How to do serialization in C ? Question arises from serialization of
binary tree.

Hi,
a quick search on google gave me 3 main results:

http://tpl.sourceforge.net/

http://www.enlightenment.org/p.php?p=about/efl/eet&l=en

http://s11n.net/c11n/

but I can't say how they work or if they fully
support storage of nested structures.

Ben Bacarisse · Jul 14, 2010

Vincenzo Mercuri said:
Debajyoti Sarma ha scritto:

a quick search on google gave me 3 main results:

http://tpl.sourceforge.net/

but I can't say how they work or if they fully
support storage of nested structures.

Depends on what you mean by "nested". TPL does not handle any data
organisation that uses pointers so linked lists and tree have to be done
by hand. In effect, TPL will do the leaves, but that's about it.
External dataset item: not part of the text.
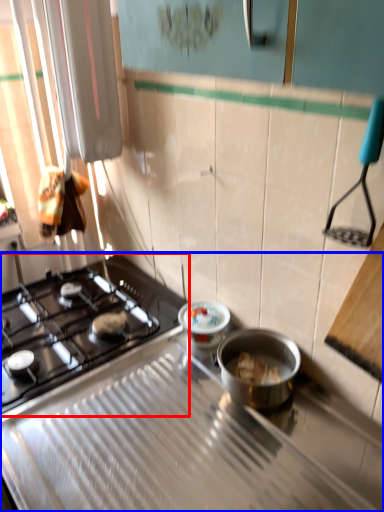 Question: Among these objects, which one is nearest to the camera, gas stove (highlighted by a red box) or gas stove (highlighted by a blue box)?

Choices:
 (A) gas stove
 (B) gas stove

Answer: (B)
Malcolm McLean · Jul 14, 2010

So fundamental that I don't think I've ever had to do it. I'm not even sure
what it means (flattening?).

It means a data structure has to be stored as an ordered sequence of
bytes. So "flattening" is a perfectly good term.

Some people never need to do this, beyond writing out structs to a
file. However if you do need it, it is absolutely crucial.

Some examples:
a binary file format requires that floating point numbers be embedded
in IEEE format, whilst the floating point unit on the host processor
isn't IEEE.
a parallel system requires structures to be passed between processors
in the form of messages.
a tree representing evolutionary relationships neeeds to be saved to
disk.

Vincenzo Mercuri · Jul 14, 2010

Ben Bacarisse ha scritto:

Depends on what you mean by "nested". TPL does not handle any data
organisation that uses pointers so linked lists and tree have to be done
by hand. In effect, TPL will do the leaves, but that's about it.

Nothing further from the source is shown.